Terminservice- und VersorgungsgesetzTSVG kommt mit Verspätung

Bislang war der 1. Mai anvisiert - doch nun tritt das umstrittene Terminservice- und Versorgungsgesetz (TSVG) erst im Laufe des Monats in Kraft. Damit Ärzten kein Regress droht, sollten sie die neuen Leistungen auch wirklich erst verordnen, wenn das Gesetz veröffentlicht ist.
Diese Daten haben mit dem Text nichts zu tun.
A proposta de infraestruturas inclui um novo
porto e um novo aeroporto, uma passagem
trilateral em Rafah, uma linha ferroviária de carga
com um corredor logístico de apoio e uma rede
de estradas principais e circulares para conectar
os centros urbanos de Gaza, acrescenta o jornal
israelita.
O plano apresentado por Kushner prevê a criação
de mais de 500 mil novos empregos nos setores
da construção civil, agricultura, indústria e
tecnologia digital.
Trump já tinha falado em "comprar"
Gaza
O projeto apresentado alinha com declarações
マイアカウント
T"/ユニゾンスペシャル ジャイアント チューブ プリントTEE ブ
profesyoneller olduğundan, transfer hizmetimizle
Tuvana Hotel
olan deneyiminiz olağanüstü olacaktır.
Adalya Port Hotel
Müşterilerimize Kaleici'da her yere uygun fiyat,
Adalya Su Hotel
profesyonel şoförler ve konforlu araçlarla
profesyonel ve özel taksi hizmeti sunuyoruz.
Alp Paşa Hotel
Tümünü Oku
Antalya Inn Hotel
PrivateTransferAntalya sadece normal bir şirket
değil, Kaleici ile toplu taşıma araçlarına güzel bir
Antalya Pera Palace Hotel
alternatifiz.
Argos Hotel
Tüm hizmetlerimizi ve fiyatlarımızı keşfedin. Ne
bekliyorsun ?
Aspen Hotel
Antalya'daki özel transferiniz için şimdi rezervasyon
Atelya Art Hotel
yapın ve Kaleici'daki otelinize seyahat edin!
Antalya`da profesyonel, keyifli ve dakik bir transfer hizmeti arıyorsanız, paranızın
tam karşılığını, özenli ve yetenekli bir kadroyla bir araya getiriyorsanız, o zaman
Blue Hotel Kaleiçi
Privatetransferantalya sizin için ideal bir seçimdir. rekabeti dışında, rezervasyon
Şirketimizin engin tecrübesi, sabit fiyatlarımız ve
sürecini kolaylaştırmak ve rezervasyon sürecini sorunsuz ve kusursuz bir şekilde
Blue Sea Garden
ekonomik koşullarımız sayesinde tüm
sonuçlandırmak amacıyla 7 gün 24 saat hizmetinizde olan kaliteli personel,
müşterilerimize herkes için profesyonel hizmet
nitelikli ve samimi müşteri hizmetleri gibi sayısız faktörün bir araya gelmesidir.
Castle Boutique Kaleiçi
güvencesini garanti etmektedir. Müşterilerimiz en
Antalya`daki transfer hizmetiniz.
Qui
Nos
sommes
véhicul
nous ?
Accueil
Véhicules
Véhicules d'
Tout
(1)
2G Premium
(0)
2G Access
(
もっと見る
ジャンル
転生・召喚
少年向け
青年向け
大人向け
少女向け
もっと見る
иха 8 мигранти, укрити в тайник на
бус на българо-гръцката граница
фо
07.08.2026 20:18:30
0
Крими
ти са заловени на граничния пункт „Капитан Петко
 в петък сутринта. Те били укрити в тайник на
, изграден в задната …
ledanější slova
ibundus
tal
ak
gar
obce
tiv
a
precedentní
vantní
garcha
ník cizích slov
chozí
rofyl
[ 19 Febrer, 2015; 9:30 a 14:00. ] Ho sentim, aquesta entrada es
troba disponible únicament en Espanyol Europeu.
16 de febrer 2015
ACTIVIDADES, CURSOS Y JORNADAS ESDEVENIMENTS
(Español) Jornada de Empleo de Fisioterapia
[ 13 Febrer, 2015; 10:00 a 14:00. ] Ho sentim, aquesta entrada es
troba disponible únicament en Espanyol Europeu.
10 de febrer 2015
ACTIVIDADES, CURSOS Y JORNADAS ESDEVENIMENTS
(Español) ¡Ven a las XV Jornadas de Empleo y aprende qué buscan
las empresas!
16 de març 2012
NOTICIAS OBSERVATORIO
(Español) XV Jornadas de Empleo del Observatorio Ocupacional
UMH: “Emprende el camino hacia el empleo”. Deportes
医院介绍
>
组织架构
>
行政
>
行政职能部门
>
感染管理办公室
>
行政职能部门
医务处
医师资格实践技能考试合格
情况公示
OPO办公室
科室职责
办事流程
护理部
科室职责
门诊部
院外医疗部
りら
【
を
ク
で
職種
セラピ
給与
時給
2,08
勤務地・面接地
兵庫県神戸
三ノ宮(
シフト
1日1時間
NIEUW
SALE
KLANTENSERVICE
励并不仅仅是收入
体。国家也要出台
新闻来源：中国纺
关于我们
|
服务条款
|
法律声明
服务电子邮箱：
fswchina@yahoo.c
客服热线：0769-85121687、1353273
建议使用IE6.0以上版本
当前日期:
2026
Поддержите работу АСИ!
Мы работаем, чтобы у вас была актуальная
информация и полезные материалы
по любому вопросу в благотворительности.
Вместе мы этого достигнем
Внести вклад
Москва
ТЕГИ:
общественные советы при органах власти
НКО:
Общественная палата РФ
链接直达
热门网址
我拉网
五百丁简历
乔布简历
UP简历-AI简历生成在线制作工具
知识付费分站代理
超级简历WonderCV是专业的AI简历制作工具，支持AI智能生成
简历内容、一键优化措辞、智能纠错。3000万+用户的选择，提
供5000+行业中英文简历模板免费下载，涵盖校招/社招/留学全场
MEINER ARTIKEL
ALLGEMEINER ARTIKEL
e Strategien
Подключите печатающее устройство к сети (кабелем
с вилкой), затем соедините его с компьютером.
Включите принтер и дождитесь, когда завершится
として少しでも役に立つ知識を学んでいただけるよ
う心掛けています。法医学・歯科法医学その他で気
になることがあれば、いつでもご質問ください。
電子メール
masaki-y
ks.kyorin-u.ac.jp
Bislang war der 1. Mai anvisiert - doch nun tritt das umstrittene Terminservice- und Versorgungsgesetz (TSVG) erst im Laufe des Monats in Kraft. Damit Ärzten kein Regress droht, sollten sie die neuen Leistungen auch wirklich erst verordnen, wenn das Gesetz veröffentlicht ist.
Blick auf die Uhr: Das TSVG tritt erst mit Verspätung in Kraft.© Tierney - stock.adobe.com

Berlin. Das Terminservice- und Versorgungsgesetz  (TSVG) tritt mit Verspätung in Kraft: Einen genauen Termin gebe es noch nicht, jedoch sei Mitte des Monats realistisch. Das bestätigte ein Sprecher des Bundesgesundheitsministeriums auf Anfrage von „Der Hausarzt“. Aktuell fehle noch die Unterschrift des Bundespräsidenten. Liege diese vor, werde das Gesetz im Bundesanzeiger veröffentlicht und trete wie gewohnt einen Tag später in Kraft, so der aktuelle Zeitplan. Laut Ministeriumssprecher werde das „in den kommenden Tagen“ der Fall sein.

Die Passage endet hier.